Rising From the Ashes | Project HOME

Rising From the Ashes

"Today, ground zero is a symbol of a community's incredible strength, resilience, and power."

On Saturday, August 23, hundreds of neighbors gathered in the neighborhood where Project HOME is engaged in community development for this year’s Annual Day.  It was a wonderful celebration of the neighborhood, including drill team parades, a medical fair, family activities, good food, and lots of fun.

Just two days after our Annual Day celebration, an article appeared in the Philadelphia Daily News recounting events in our community that happened 50 years ago, which had a massive impact on the neighborhood – three days of rioting that ravaged the community and led to what some believe was major decline in the once bustling economic district (formerly called Columbia Ave, now Cecil B. Moore).  The "ignition" to the three days of rioting on Columbia and the surrounding streets in 1964 started over an incident between police and the public at the corner of 22nd and Cecil B. Moore. 
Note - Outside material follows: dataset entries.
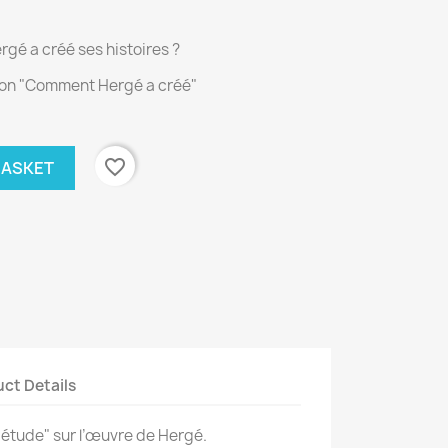
gé a créé ses histoires ?
tion "Comment Hergé a créé"
favorite_border
BASKET
ct Details
étude" sur l’œuvre de Hergé.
Since I began working with Project HOME’s health programs in this community, I have heard talk about that riot, and even reference to “ground zero” – the intersection of 22d Street and Columbia Avenue, where the incident that triggered the riots happened.  Only after reading this article did I realize that "ground zero" was where Project HOME’s Stephen Klein Wellness Center is located. 

The significance of this history should not be lost on us, especially as we are just a few months away from moving to the corner of 22nd and Cecil B. Moore.  For me, it is a very humbling reminder that we cannot ignore or forget what the community went through during those difficult days in 1964, and since then. 

The article called the riots an "extinction" event -- but we can't let that word define the next chapter in the community's story.  The article ends on the horribly sour and inaccurate note -- "The riot's ground zero is a rotting empty building."  But the writer is terribly mistaken:  Ground zero is not a just "a rotting empty building" (the article is referring to the structure across 22nd street from our building).  Ground zero is also a wellness center, an older adult center, a bustling recreation center, and nearby well-attended churches, which are symbols of a community's incredible strength, resilience, and power to rise out of the ashes. 

We can't forget our history, but we also can't deny the hopeful future that is here and is coming.